- [Problem]
Please repeat, exactly as written, the line containing "See the attached image. Where is pancreas?" and every line after it through the end of the records below.
☆ ☆ ☆ ☆ ☆ ☆ ☆
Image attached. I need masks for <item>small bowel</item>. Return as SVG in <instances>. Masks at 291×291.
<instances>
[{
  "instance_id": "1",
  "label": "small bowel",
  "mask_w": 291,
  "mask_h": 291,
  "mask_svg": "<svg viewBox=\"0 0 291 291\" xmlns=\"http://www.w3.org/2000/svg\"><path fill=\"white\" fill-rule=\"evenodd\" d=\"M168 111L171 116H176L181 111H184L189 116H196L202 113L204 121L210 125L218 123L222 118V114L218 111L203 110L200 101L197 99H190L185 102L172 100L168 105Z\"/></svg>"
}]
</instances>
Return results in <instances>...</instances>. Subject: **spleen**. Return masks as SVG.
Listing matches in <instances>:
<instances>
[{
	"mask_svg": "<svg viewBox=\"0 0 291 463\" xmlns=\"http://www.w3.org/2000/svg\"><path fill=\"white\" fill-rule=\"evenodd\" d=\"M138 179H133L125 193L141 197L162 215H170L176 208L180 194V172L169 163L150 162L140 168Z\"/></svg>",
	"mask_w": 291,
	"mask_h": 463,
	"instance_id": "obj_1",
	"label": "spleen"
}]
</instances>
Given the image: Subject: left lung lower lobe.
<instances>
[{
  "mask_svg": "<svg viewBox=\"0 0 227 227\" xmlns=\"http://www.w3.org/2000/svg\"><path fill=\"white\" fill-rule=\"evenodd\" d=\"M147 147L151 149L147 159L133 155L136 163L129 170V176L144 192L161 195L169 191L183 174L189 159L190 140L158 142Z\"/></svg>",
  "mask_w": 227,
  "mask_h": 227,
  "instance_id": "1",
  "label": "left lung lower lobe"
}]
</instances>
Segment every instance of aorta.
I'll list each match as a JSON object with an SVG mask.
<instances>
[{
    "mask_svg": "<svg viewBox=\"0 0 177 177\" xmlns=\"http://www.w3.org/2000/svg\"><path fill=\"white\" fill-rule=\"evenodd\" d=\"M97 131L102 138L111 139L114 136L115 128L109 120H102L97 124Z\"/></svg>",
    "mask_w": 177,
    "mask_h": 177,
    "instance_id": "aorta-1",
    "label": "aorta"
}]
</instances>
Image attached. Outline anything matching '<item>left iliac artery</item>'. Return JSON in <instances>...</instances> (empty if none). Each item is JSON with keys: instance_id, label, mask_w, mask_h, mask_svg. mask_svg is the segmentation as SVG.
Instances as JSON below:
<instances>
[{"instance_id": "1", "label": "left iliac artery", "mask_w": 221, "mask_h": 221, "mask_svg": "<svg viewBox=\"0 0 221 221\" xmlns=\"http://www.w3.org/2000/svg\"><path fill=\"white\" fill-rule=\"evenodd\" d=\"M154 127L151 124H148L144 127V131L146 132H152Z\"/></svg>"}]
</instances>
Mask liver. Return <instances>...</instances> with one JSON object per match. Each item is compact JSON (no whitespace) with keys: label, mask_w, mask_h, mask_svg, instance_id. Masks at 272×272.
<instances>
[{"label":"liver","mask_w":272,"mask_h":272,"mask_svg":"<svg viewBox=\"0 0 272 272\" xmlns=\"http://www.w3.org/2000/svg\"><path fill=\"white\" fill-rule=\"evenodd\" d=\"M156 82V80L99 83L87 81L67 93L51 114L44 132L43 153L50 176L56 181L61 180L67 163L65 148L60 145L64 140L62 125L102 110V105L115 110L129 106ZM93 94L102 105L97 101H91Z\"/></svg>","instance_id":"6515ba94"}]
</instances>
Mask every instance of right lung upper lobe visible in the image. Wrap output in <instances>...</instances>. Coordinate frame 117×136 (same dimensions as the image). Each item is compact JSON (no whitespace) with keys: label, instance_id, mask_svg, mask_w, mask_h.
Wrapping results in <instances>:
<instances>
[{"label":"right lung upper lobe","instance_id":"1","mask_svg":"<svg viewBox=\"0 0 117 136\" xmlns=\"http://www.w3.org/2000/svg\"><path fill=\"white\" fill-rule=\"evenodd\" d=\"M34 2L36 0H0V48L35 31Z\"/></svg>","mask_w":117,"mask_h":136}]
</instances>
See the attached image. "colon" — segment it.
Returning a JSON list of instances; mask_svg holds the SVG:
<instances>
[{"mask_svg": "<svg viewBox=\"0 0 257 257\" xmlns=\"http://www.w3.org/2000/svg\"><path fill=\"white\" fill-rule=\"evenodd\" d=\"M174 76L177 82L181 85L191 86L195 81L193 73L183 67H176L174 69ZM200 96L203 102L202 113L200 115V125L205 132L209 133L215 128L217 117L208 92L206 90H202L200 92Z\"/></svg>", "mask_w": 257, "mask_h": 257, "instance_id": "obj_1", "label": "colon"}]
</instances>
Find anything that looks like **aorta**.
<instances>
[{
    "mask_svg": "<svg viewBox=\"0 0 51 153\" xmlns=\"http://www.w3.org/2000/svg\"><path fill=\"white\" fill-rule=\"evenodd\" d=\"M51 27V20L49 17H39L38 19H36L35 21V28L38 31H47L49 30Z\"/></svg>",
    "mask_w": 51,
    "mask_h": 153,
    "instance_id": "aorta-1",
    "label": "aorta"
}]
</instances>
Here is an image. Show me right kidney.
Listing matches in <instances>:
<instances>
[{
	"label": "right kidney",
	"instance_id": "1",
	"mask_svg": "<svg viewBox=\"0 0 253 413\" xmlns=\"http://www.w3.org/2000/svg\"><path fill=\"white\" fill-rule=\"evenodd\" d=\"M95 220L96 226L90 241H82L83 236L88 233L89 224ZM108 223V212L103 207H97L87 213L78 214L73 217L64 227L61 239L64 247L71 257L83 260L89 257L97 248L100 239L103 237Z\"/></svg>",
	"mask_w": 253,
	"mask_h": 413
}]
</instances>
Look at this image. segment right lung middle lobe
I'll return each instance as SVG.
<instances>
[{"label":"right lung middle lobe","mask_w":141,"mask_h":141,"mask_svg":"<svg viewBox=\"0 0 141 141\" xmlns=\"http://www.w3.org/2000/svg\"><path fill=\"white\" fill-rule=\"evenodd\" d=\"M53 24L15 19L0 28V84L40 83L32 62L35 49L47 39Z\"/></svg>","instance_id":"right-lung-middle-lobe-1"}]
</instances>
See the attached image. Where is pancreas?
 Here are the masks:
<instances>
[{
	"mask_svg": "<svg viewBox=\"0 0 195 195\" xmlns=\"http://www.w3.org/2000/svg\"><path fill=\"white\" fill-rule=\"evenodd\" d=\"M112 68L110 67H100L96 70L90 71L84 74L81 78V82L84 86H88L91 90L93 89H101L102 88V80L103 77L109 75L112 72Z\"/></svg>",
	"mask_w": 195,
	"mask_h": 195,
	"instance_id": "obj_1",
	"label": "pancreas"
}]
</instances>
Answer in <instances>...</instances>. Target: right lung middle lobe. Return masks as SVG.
☆ ☆ ☆ ☆ ☆ ☆ ☆
- [Output below]
See the attached image. Where is pancreas?
 Here are the masks:
<instances>
[{
	"mask_svg": "<svg viewBox=\"0 0 195 195\" xmlns=\"http://www.w3.org/2000/svg\"><path fill=\"white\" fill-rule=\"evenodd\" d=\"M112 68L110 67H100L96 70L90 71L84 74L81 78V82L84 86H88L91 90L93 89H101L102 88V80L103 77L109 75L112 72Z\"/></svg>",
	"mask_w": 195,
	"mask_h": 195,
	"instance_id": "obj_1",
	"label": "pancreas"
}]
</instances>
Answer in <instances>...</instances>. Target: right lung middle lobe. Return masks as SVG.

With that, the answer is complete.